By Joseph "Skull Vault" Walter
I had played the first one briefly as a kid at a friend's house, and while our playtime was brief, he was keen on showing me Doom Guy's malicious grin upon acquiring a shotgun, which stuck with me for years (along with us replacing the wall textures of the classic Windows 3D Maze screensaver with "tomatoes," otherwise known as Cacodemons.)
The only other person I knew who had it was my best friend, Michael, but we never played it because it was absolutely terrifying to him (no surprise there!)
When it came to DOOM II, my family ended up getting a copy for Christmas, but since gory first-person shooters were kind of a no-go in my house, I was only able to play the first level a couple of times with my Dad. Heck, I even gave DOOM 3's demo a very brief try in about 2005, but it was too scary for an innocent 8th Grader such as myself (perhaps this was karmic justice for roasting Michael and his fear of clowns for years?)
Many moons later, I finally decided to get "knee deep in the dead," purchasing DOOM I and II on the Xbox Arcade, and then following up with DOOM 64 a year or two later.
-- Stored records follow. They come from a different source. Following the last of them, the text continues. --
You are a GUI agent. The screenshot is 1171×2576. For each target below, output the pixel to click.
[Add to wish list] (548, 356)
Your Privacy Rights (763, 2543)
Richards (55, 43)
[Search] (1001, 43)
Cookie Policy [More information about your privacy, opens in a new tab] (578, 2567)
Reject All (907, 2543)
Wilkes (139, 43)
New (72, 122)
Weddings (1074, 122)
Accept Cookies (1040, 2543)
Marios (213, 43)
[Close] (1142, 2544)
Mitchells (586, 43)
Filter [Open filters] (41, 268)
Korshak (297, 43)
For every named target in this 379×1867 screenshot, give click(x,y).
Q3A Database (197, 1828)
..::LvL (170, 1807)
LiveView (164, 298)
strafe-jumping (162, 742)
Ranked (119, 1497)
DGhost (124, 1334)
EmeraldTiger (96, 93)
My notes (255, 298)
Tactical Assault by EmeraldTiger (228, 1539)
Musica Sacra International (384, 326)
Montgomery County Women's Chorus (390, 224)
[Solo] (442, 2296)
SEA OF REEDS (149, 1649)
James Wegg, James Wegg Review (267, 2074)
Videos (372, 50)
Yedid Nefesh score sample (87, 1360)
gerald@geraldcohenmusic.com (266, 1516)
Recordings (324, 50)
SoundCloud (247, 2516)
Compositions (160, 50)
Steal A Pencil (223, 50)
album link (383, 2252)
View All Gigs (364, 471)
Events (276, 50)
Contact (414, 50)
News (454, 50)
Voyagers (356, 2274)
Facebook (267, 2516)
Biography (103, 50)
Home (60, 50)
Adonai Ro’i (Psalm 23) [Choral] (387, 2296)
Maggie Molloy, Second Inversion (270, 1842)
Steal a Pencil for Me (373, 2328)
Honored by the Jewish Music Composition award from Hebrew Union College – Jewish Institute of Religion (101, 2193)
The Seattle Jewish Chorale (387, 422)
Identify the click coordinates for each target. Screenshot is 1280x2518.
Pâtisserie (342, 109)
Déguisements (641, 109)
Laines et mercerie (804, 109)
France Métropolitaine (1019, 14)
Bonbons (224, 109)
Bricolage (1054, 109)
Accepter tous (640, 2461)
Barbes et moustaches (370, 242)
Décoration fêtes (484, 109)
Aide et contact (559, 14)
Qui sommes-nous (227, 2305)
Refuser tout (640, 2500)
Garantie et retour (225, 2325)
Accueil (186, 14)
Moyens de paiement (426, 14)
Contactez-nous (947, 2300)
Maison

All three were awesome. DOOM the first, in particular, easily stands out as one of the best games of all time, with an intuitive design that's immediately understandable and immensely satisfying.
Then came DOOM 2016.
I was excited to see a game that boldly embraced an old-school mindset, cleanly breaking from what had become the modern-day standard of the genre.
With bated breath, my Tomato-wallpaper-painting pal, along with myself, giddily rented the DOOM's triumphant return... and we hated it.
Too imprecise, grating music, lack of a genuine visceral crunch, hollow-feeling guns and movement, and a general sense of floatiness turned us off to the experience, and we went back to tearing through DOOM I's co-op to wash the taste out of our mouths.
This time around, I loved it. I played obsessively, seeking out every secret and bit of lore I could find, and relishing in the increasingly frenzied combat. While my initial complaints regarding a lack of a sense of weight and impact still stood strong (for the most part), I finally understood what the game was about, and thoroughly enjoyed it.... at least for a while.
About three quarters of the way through, DOOM 2016 started to make my stomach churn. Even now, as I type this overly-long article, I'm feeling uneasy.
As weird as this sounds, DOOM 2016 started to weigh on my soul.
The source of this growing discomfort wasn't the incessant violence, sensory overload or gruesome demons, though the combination of the three may have played a part. No, the actual core to my increasing anxiety wasthe game's story. Yes, a DOOM game's story, of all things, started to freak me out.
At first, I was legitimately laughing out loud. As you go through the ruined halls of the UAC compounds, you see holograms of cheerful corporate spokespersons singing the praises of the company, but there's always an ironic edge to it.
Things like "look around you; these happy faces don't lie! Life at the UAC is one filled with endless joy!" while the floor is littered with piles of butchered corpses, or how, after a particularly inspiring speech about the importance and meaning of even the smallest tasks, the Spokesman ends with something like "and remember, the Council of the Forgotten Ones is always watching. You have been warned."
But as the game went on, things became... more grim.
The macabre and disturbing imagery of torture, sacrifice, and God knows what else, coupled with the increasingly threatening holograms and heartless entries from the "employee handbook" made me realize just how real this whole thing really is.
It may have been presented as a joke at first, but it really dawned on me that the subjects the game is so violently skewering are how our world actually is. How greed and corruption permeates our governments and societies in a way that feels almost irremovable. How relentless capitalism cares about absolutely nothing else but squeezing as much power and profit as they possibly can out of everything, regardless of irreversible consequences (think the environment, human life and value, etc.), or how corporations don't genuinely give a single damn about their employees, barely treating as anything more than expendable slaves while fully expecting theme to give their all for a meaningless cause without a second thought.
All of this filled with me hopelessness and despair, to the point where not even tearing literal demons limb-from-limb with my bear hands could make me feel better.
Of course, I was already aware of these awful cancers that make our reality a genuinely sick place, but for whatever reason, the way DOOM 2016 presented its nihilistic viewpoint of the subject matter was extremely... impactful... unlike its action and gunplay. Go figure.
(Editor's Note: yeah, I realize this essay abruptly ends right as it's getting to the meat of the subject, but I felt so bad revisiting these thoughts that I really didn't want to elaborate on them any further. It's lame, I know, but it probably ends up doing a better job of explaining how much Doom 2016 scared me more than anything I could have written.)